(Beginning of Excerpted data)

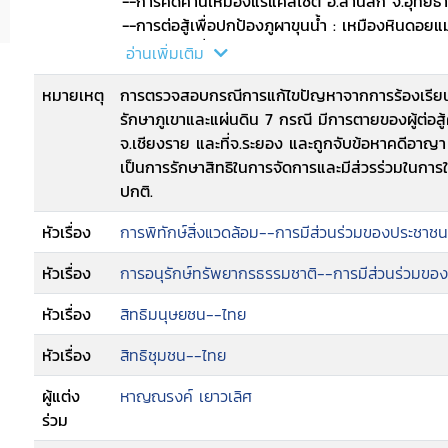
--การคัดค้านเหมืองแร่แคลไซต์ อ.ลานสัก จ.อุทัยธ
--การต่อสู้เพื่อปกป้องภูผาขุนน้ำ : เหมืองหินดอยแ
--การต่อสู้เพื่อสิทธิมีส่วนร่วมจัดการทรัพยากรธร
อ่านเพิ่มเติม
--กลุ่มอนุรักษ์สิ่งแวดล้อมปากแจ่ม : การคัดค้านส
หมายเหตุ
การตรวจสอบกรณีการแก้ไขปัญหาจากการร้องเรียนข
--ข้อเสนอแนะของคณะอนุกรรมการศึกษาและตรวจ
รักษาภูเขาและแผ่นดิน 7 กรณี มีการตายของผู้ต่อสู้
--บทรำลึก : ตามแสงเทียนเข้าถ้ำมาพบดาวที่ดอย
จ.เชียงราย และที่จ.ระยอง และถูกจับข้อหาคดีอาญา 
--รายงานผลการพิจารณาคำร้องเรียน โดยคณะกรรม
เป็นการรักษาสิทธิในการจัดการและมีส่วรร่วมในกา
อุตสาหกรรมเพื่อการก่อสร้าง อ.สุวรรณคูหา จ.หน
ปกติ.
--ลำดับเหตุการณ์ กรณีเขาชะอางกลางทุ่ง กรณีเ
หัวเรื่อง
การพิทักษ์สิ่งแวดล้อม--การมีส่วนร่วมของประชาชน
หัวเรื่อง
การอนุรักษ์ทรัพยากรธรรมชาติ--การมีส่วนร่วมขอ
หัวเรื่อง
สิทธิมนุษยชน--ไทย
หัวเรื่อง
สิทธิชุมชน--ไทย
ผู้แต่ง
หาญณรงค์ เยาวเลิศ
ร่วม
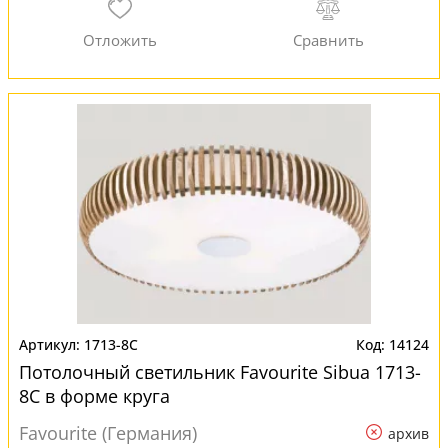
1713-8C
14124
Потолочный светильник Favourite Sibua 1713-
8C в форме круга
Favourite (Германия)
архив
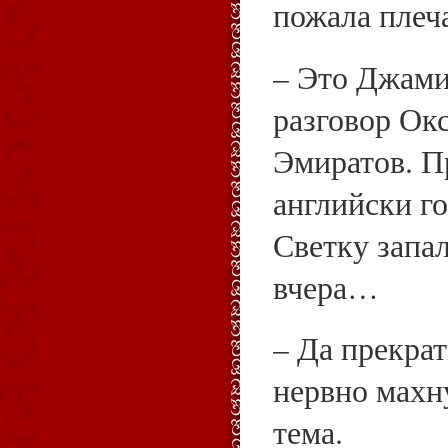
пожала плеч
– Это Джами
разговор Окс
Эмиратов. П
английски г
Светку запа
вчера…
– Да прекра
нервно махн
тема.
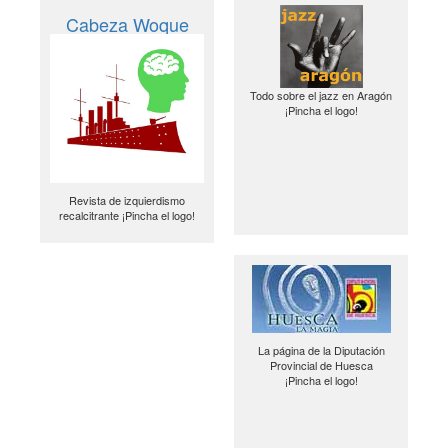
Cabeza Woque
Todo sobre el jazz en Aragón
¡Pincha el logo!
Revista de izquierdismo
recalcitrante ¡Pincha el logo!
La página de la Diputación
Provincial de Huesca
¡Pincha el logo!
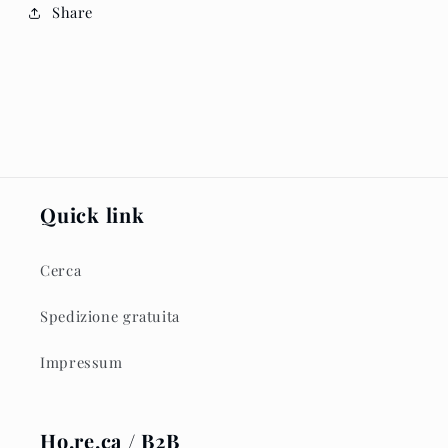
Share
Quick link
Cerca
Spedizione gratuita
Impressum
Ho.re.ca / B2B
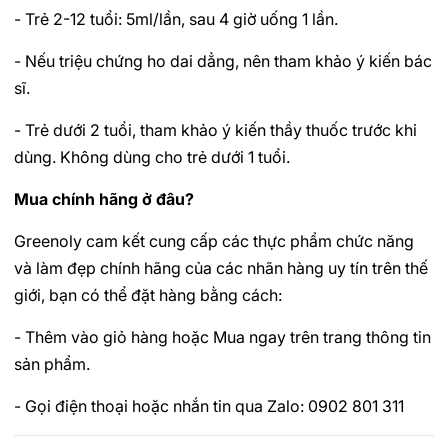
- Trẻ 2-12 tuổi: 5ml/lần, sau 4 giờ uống 1 lần.
- Nếu triệu chứng ho dai dẳng, nên tham khảo ý kiến bác
sĩ.
- Trẻ dưới 2 tuổi, tham khảo ý kiến thầy thuốc trước khi
dùng. Không dùng cho trẻ dưới 1 tuổi.
Mua chính hãng ở đâu?
Greenoly cam kết cung cấp các thực phẩm chức năng
và làm đẹp chính hãng của các nhãn hàng uy tín trên thế
giới, bạn có thể đặt hàng bằng cách:
- Thêm vào giỏ hàng hoặc Mua ngay trên trang thông tin
sản phẩm.
- Gọi điện thoại hoặc nhắn tin qua Zalo: 0902 801 311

(End of Excerpted data)

Work task:
Your answer should be an exact copy of the records above, with no pictures in it.

Your solution:
--การคัดค้านเหมืองแร่แคลไซต์ อ.ลานสัก จ.อุทัยธ
--การต่อสู้เพื่อปกป้องภูผาขุนน้ำ : เหมืองหินดอยแ
--การต่อสู้เพื่อสิทธิมีส่วนร่วมจัดการทรัพยากรธร
อ่านเพิ่มเติม
--กลุ่มอนุรักษ์สิ่งแวดล้อมปากแจ่ม : การคัดค้านส
หมายเหตุ
การตรวจสอบกรณีการแก้ไขปัญหาจากการร้องเรียนข
--ข้อเสนอแนะของคณะอนุกรรมการศึกษาและตรวจ
รักษาภูเขาและแผ่นดิน 7 กรณี มีการตายของผู้ต่อสู้
--บทรำลึก : ตามแสงเทียนเข้าถ้ำมาพบดาวที่ดอย
จ.เชียงราย และที่จ.ระยอง และถูกจับข้อหาคดีอาญา 
--รายงานผลการพิจารณาคำร้องเรียน โดยคณะกรรม
เป็นการรักษาสิทธิในการจัดการและมีส่วรร่วมในกา
อุตสาหกรรมเพื่อการก่อสร้าง อ.สุวรรณคูหา จ.หน
ปกติ.
--ลำดับเหตุการณ์ กรณีเขาชะอางกลางทุ่ง กรณีเ
หัวเรื่อง
การพิทักษ์สิ่งแวดล้อม--การมีส่วนร่วมของประชาชน
หัวเรื่อง
การอนุรักษ์ทรัพยากรธรรมชาติ--การมีส่วนร่วมขอ
หัวเรื่อง
สิทธิมนุษยชน--ไทย
หัวเรื่อง
สิทธิชุมชน--ไทย
ผู้แต่ง
หาญณรงค์ เยาวเลิศ
ร่วม
1713-8C
14124
Потолочный светильник Favourite Sibua 1713-
8C в форме круга
Favourite (Германия)
архив
пожала плеч
– Это Джами
разговор Окс
Эмиратов. П
английски г
Светку запа
вчера…
– Да прекра
нервно махн
тема.
Cabeza Woque
Todo sobre el jazz en Aragón
¡Pincha el logo!
Revista de izquierdismo
recalcitrante ¡Pincha el logo!
La página de la Diputación
Provincial de Huesca
¡Pincha el logo!
Share
Quick link
Cerca
Spedizione gratuita
Impressum
Ho.re.ca / B2B
- Trẻ 2-12 tuổi: 5ml/lần, sau 4 giờ uống 1 lần.
- Nếu triệu chứng ho dai dẳng, nên tham khảo ý kiến bác
sĩ.
- Trẻ dưới 2 tuổi, tham khảo ý kiến thầy thuốc trước khi
dùng. Không dùng cho trẻ dưới 1 tuổi.
Mua chính hãng ở đâu?
Greenoly cam kết cung cấp các thực phẩm chức năng
và làm đẹp chính hãng của các nhãn hàng uy tín trên thế
giới, bạn có thể đặt hàng bằng cách:
- Thêm vào giỏ hàng hoặc Mua ngay trên trang thông tin
sản phẩm.
- Gọi điện thoại hoặc nhắn tin qua Zalo: 0902 801 311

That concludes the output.